Desde 1967, altura em que o fármaco Valproato começou a ser disponibilizado no país, foram registadas malformações congénitas e alterações no desenvolvimento precoce das crianças cujas mães tomaram o medicamento.

O medicamento para epilepsia e distúrbio bipolar Valproato provocou em França, nos últimos 50 anos, entre 2.150 a 4.100 malformações congénitas os bebés cujas mães foram tratadas com esse fármaco. A conclusão é da Agência do Medicamento francesa que já em 2016 havia alertado para a possibilidade de eventuais alterações no desenvolvimento precoce das crianças se o medicamento fosse tomado durante a gravidez.

No folheto que se faz acompanhar do Valproato pode ler-se: “Atenção – Valproato pode causar malformações congénitas e alterações no desenvolvimento precoce da criança se for tomado durante a gravidez.

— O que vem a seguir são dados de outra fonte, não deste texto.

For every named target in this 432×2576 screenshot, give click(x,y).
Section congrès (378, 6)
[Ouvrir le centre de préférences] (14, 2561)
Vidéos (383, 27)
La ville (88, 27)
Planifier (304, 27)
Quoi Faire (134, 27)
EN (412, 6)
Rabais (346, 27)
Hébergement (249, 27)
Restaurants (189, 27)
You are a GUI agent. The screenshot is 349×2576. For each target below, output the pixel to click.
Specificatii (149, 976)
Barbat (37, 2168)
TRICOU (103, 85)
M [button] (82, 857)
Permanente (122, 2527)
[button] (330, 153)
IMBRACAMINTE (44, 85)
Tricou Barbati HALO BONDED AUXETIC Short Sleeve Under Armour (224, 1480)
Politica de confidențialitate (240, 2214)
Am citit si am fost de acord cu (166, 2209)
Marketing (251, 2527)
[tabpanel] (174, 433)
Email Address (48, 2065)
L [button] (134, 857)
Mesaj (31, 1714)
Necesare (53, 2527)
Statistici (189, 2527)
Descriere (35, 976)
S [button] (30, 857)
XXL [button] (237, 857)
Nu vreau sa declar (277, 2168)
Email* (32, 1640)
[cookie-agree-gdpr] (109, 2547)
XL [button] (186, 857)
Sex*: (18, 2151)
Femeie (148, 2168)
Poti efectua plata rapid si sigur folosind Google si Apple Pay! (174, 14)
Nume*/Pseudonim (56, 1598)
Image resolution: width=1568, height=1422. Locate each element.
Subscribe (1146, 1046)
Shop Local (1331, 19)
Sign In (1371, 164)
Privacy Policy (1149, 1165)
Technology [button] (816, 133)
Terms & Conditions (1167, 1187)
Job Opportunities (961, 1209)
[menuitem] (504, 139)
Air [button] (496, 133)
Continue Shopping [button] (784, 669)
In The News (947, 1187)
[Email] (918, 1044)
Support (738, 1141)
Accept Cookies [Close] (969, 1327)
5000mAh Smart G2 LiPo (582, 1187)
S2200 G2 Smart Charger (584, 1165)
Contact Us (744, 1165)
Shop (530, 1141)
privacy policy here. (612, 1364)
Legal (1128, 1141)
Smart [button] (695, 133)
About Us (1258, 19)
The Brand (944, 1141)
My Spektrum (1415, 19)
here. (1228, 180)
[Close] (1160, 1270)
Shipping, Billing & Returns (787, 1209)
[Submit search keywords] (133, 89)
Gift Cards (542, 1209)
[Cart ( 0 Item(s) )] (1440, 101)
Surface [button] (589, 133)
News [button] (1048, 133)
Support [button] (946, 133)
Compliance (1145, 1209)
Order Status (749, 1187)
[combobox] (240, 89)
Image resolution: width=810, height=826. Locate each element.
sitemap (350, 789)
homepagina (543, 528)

Se é uma mulher em idade fértil deve usar um método contraceptivo eficaz durante o seu tratamento. Informe imediatamente o seu médico se ficar grávida ou pensa que pode estar grávida”.

Agora um estudo feito pela Agência do Medicamento em França mostra que desde que o fármaco começou a ser disponibilizado no país, em 1967, até ao segundo semestre do ano passado, vários bebés de mulheres a quem foi administrado o medicamento vieram a sofrer de malformações.

Em comunicado, a empresa farmacêutica Sanofi indica que tem sido “totalmente transparente com as autoridades da saúde” e está “consciente da situação dolorosa enfrentada pelas famílias de crianças que apresentam dificuldades que podem estar relacionadas com o tratamento antiepiléptico da mãe durante a gravidez”.